Au cours de la période d'étude allant du 1 janvier au 31 décembre 2012, les 1300 cas de tuberculose toutes formes confondues, 900 (69,22%) de forme pulmonaire dont 700 cas de TPM+ ont été colligés (Figure 1). Parmi les 700 patients pris en charge pour TPM+, 100 patients ont été transférés. Sur les 600 patients restants, les hommes représentaient 66,7% contre 33,3% des femmes avec un sex- ratio de 2. La moyenne d'âge de nos patients a été de 34,13 ± 24 ans avec des extrêmes de 15 à 88 ans. La tranche d'âge la plus touchée a été de 15 à 25 ans (Tableau 2). Les ouvriers représentaient 41,66%, suivi de 20,83% des commerçants (Tableau 3). L'origine urbaine a été de 99,5 % en provenance de Conakry contre 0,5 % hors Conakry. Sur 600 patients suivis les nouveaux cas représentaient 83,33% et l'échec thérapeutique a été noté dans 2% soit 12 cas (Tableau 4). Les 12 cas ont été tous les ouvriers de sexe masculin. Les nouveaux cas ont été 10 et 2 cas pour le retraitement. La culture réalisée chez 8 patients en échec à la recherche des résistances aux antituberculeux a été négative. L'interruption a été le facteur principal de l'échec de traitement dans 10 cas soit 83,33% pour des raisons suivantes, la vente des médicaments anti tuberculeux, le déplacement fréquent de ces patients, des horaires incompatibles et les contraintes professionnelles. Dans 2 cas 16,67% les facteurs de l'échec ont été la crainte de perte d'emploi, les contraintes financières de ces patients.

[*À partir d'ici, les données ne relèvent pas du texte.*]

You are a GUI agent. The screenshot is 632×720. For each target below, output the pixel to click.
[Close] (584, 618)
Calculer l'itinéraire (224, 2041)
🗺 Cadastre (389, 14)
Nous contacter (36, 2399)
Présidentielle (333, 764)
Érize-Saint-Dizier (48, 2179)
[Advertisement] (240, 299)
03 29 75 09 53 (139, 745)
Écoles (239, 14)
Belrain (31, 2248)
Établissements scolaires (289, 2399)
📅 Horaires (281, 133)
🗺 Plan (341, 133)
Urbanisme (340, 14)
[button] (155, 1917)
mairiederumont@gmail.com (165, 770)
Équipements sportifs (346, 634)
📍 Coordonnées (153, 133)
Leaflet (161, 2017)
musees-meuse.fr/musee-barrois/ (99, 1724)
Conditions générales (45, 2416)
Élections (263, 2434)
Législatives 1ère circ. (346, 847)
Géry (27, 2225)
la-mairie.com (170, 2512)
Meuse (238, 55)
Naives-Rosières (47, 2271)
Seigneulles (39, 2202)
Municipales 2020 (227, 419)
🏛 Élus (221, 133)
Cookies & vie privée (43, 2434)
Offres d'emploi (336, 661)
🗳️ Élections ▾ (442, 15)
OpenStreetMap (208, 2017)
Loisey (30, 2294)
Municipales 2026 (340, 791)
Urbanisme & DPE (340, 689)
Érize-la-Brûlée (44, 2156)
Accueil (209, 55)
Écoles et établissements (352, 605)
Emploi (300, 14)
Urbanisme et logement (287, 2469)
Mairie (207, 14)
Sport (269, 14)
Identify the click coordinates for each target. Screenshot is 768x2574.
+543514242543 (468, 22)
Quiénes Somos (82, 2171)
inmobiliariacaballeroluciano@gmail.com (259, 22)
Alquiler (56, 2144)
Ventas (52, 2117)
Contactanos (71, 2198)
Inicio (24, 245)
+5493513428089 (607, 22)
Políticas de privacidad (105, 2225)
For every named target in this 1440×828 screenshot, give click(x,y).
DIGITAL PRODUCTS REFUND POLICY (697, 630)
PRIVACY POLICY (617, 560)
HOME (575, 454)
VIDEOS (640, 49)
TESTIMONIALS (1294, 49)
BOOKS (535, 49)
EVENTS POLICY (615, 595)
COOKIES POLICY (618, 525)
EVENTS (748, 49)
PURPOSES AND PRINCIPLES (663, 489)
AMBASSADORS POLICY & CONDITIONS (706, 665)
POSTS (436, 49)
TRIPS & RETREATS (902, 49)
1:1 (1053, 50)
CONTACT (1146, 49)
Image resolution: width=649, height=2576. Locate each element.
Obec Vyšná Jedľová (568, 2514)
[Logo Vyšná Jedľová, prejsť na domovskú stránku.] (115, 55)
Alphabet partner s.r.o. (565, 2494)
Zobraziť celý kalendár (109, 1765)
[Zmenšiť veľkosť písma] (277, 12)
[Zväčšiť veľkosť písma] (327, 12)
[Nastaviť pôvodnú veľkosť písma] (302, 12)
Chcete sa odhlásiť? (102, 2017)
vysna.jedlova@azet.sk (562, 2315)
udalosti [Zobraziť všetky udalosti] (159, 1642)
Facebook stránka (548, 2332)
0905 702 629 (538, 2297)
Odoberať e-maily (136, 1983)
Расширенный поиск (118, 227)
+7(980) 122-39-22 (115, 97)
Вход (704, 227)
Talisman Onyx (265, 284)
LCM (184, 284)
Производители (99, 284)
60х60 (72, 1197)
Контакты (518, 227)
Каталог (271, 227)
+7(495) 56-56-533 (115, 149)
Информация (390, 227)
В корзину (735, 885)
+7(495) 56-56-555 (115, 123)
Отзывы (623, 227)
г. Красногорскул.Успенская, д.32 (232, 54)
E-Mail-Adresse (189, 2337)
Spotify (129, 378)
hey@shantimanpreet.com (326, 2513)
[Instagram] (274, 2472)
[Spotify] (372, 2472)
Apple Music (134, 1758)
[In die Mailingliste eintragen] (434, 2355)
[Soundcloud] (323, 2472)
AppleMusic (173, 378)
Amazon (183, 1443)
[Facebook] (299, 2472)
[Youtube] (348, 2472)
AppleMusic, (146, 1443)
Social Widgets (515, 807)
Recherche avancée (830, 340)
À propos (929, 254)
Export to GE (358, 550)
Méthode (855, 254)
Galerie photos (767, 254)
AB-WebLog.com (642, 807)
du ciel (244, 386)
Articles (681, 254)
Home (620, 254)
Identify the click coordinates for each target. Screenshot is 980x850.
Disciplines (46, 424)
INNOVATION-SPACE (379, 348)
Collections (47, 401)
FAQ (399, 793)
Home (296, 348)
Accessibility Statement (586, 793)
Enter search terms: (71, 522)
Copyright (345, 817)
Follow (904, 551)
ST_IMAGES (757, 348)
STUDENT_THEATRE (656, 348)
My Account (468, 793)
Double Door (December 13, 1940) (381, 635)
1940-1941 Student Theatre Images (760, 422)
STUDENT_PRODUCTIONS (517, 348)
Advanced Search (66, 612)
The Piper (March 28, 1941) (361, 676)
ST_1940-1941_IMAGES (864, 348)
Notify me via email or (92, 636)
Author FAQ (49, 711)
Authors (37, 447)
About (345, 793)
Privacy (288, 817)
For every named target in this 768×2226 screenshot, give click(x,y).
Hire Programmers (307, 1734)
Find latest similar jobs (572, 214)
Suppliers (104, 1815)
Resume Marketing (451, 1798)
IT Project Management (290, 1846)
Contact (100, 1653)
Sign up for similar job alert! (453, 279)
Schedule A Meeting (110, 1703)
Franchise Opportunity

La tuberculose demeure un véritable problème de santé publique surtout dans les pays en voie de développement [6-9]. La prise en charge est multifactorielle. Elle est élaborée dans chaque pays en fonction des programmes de lutte contre cette maladie. En Guinée d'après ce programme en 2004 on notait 2% d'échec thérapeutique comme dans notre série. Nous avons éprouvés des difficultés dans la collecte des données et l'obtention des consentements des patients. Ils faillaient plus du temps à expliqués aux patients l'importance de ce travail. Ce travail à des limites car il s'agit d'une série hospitalière. Néanmoins ce travail est original du fait qu'il met en exergue non seulement les défaillances des comportements des patients mais également les défaillances du personnel, et du système de santé. Cela n'enlève en rien les efforts que fournissent les systèmes sanitaires et les organisations non gouvernementales dans cette lutte contre la tuberculose. Le Programme Nationale de Lutte Contre la Tuberculose instaure la gratuitement du traitement.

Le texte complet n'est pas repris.